Pasar saham global bergejolak seiring meningkatnya ketegangan geopolitik di Timur Tengah dan lonjakan harga minyak. Bursa utama di Amerika Serikat serta mayoritas bursa di kawasan Asia Pasifik tercatat melemah tajam pada perdagangan Kamis.
Head of Retail Research BNI Sekuritas, Fanny Suherman, mengatakan indeks saham di Wall Street ditutup turun, dipimpin Nasdaq yang merosot lebih dari 2%. Pelemahan itu terjadi di tengah kekhawatiran investor terhadap eskalasi konflik di Timur Tengah.
Menurut Fanny, investor global terus mencermati perkembangan konflik AS-Israel dengan Iran yang masih memanas. Pada penutupan perdagangan, Dow Jones Industrial Average turun 1,01% dan S&P 500 melemah 1,74%.
Sentimen pasar juga tertekan oleh kenaikan harga minyak yang dipicu kekhawatiran terganggunya pasokan, khususnya dari kawasan Timur Tengah akibat pembatasan di Selat Hormuz. Harga minyak mentah AS dilaporkan naik 4,6%, sementara minyak Brent melonjak 5,7%.

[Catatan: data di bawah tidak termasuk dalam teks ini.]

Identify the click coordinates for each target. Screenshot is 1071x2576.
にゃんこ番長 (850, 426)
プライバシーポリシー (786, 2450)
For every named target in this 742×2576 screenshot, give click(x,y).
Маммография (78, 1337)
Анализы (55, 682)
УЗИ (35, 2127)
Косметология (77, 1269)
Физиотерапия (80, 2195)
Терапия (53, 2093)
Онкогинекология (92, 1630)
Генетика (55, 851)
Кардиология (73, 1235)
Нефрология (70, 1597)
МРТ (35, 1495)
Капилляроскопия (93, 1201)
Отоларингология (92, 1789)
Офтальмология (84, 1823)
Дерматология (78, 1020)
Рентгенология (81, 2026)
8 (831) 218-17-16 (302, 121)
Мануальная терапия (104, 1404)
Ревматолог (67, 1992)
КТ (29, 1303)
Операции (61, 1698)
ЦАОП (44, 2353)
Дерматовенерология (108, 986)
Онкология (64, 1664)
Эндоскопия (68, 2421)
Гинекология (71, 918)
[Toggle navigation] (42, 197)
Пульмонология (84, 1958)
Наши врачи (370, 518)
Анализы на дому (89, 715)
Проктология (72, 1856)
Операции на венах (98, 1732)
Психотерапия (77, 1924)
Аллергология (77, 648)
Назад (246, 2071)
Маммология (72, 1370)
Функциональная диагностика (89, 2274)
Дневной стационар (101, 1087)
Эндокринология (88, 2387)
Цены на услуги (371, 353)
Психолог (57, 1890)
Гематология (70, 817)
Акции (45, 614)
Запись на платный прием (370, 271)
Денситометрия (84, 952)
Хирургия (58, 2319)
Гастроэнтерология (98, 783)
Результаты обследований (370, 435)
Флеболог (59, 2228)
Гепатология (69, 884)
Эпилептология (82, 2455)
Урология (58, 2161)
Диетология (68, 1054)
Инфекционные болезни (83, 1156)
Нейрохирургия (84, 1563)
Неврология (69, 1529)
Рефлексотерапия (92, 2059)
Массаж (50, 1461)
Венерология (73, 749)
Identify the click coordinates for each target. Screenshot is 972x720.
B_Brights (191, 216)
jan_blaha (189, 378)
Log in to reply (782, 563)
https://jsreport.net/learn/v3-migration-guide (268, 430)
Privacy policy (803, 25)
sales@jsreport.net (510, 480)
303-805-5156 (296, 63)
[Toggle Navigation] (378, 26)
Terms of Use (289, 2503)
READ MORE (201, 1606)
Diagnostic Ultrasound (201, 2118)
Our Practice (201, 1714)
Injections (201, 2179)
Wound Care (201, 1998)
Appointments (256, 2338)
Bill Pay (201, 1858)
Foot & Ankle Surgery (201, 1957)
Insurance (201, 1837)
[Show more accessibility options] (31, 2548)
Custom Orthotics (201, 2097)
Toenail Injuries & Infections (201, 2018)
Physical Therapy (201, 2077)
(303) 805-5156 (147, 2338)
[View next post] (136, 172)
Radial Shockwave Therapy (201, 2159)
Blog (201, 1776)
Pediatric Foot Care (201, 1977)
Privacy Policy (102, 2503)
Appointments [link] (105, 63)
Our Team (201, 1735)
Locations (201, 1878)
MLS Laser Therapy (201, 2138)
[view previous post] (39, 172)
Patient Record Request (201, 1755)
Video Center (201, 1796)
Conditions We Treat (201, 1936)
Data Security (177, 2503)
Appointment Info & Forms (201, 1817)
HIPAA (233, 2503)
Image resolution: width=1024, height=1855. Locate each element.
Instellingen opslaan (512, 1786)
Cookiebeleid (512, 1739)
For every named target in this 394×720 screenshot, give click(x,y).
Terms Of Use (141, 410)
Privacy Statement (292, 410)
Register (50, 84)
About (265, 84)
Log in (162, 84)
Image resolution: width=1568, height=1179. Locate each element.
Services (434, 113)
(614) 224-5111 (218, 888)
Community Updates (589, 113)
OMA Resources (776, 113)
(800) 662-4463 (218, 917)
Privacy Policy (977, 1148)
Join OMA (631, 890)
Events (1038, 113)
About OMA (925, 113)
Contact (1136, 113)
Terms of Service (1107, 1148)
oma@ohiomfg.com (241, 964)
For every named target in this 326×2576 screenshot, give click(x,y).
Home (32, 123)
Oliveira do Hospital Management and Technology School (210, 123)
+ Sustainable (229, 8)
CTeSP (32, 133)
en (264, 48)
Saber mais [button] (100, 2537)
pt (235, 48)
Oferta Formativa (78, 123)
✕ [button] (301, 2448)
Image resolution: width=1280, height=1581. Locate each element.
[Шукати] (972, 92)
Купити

Di sisi lain, emas yang sempat menjadi pilihan investor justru turun lebih dari 2%. Fanny menyebut penurunan harga emas turut menekan saham perusahaan tambang emas yang tercatat di AS, yang turun lebih dari 4%.
Tekanan pasar tidak hanya terjadi di AS. Bursa saham di kawasan Asia Pasifik juga kompak melemah, dipengaruhi meningkatnya ketidakpastian geopolitik setelah Iran menegaskan tidak akan melakukan negosiasi langsung dengan AS.
Fanny mengutip pernyataan Menteri Luar Negeri Iran, Abbas Araghchi, yang menyatakan Iran tengah meninjau proposal AS untuk mengakhiri perang, namun hal itu tidak berarti ada pembicaraan langsung antara kedua negara. Araghchi menegaskan komunikasi yang terjadi hanya melalui perantara. “Pertukaran pesan antara kedua negara melalui mediator tidak berarti negosiasi dengan AS,” katanya.
Sebelumnya, media pemerintah Iran juga melaporkan bahwa negara tersebut akan menolak tawaran gencatan senjata dari AS. Iran disebut telah menyiapkan syaratnya sendiri untuk mengakhiri konflik.